EXERCISE — Look for "Cooler" in the listing below. Gather each line that contains it.

──────

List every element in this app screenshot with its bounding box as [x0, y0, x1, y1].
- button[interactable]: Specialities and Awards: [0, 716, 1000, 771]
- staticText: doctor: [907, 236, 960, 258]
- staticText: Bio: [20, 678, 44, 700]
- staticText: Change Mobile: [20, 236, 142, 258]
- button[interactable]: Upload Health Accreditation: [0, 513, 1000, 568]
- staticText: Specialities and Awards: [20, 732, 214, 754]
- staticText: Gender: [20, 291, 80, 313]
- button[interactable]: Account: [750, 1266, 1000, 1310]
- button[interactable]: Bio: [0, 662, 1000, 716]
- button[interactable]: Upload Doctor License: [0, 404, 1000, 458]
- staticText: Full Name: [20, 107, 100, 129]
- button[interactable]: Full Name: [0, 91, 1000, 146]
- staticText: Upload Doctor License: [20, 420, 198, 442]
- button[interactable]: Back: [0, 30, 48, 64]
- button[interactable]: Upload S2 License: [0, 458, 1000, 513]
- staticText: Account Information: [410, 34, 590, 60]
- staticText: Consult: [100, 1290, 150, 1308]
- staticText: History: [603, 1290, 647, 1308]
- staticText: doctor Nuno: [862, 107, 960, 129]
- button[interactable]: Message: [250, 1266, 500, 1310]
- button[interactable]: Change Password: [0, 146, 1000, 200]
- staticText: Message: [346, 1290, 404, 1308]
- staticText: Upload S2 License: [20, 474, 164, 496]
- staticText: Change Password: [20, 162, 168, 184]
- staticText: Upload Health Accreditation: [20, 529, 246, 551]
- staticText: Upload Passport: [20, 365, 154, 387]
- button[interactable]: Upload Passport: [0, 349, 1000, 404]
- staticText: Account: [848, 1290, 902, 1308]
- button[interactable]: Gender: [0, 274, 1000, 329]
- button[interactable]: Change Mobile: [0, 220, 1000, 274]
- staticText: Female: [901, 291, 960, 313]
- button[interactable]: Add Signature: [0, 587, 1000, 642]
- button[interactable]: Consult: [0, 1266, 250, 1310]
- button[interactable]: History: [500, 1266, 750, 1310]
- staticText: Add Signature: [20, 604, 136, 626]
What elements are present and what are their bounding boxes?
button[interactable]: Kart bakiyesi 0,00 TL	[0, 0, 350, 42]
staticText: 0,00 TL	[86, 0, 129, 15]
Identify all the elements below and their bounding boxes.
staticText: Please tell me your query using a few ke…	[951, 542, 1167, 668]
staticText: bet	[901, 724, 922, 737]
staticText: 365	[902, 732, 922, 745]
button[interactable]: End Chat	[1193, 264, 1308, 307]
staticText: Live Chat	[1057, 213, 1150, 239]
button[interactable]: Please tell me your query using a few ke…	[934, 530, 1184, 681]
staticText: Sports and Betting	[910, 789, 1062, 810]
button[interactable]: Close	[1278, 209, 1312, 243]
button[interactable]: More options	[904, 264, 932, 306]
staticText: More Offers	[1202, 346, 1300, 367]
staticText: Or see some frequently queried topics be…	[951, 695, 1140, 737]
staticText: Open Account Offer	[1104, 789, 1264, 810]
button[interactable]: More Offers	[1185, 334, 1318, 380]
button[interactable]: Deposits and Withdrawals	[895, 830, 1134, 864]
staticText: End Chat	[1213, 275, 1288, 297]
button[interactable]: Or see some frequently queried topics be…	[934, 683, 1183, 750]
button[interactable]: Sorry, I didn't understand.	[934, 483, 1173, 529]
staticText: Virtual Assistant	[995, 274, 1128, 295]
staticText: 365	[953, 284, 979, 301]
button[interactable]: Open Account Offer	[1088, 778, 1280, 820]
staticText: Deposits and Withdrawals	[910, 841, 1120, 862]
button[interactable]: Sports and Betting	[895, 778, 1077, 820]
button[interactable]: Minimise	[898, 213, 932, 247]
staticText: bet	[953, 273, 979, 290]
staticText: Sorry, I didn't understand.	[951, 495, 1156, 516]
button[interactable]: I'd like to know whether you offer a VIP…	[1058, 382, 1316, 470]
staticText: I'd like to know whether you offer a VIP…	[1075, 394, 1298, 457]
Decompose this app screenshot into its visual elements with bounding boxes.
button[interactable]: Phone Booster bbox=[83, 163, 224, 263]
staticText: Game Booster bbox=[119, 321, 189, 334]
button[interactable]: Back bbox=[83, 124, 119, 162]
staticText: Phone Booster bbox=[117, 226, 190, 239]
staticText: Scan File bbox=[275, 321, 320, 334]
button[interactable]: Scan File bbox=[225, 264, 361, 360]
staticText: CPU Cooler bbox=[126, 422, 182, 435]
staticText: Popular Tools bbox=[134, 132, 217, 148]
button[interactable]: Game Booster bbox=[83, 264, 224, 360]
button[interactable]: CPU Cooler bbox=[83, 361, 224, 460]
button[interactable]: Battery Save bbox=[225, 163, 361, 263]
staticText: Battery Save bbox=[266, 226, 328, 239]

──────

TASK RESULT —
staticText: CPU Cooler bbox=[126, 422, 182, 435]
button[interactable]: CPU Cooler bbox=[83, 361, 224, 460]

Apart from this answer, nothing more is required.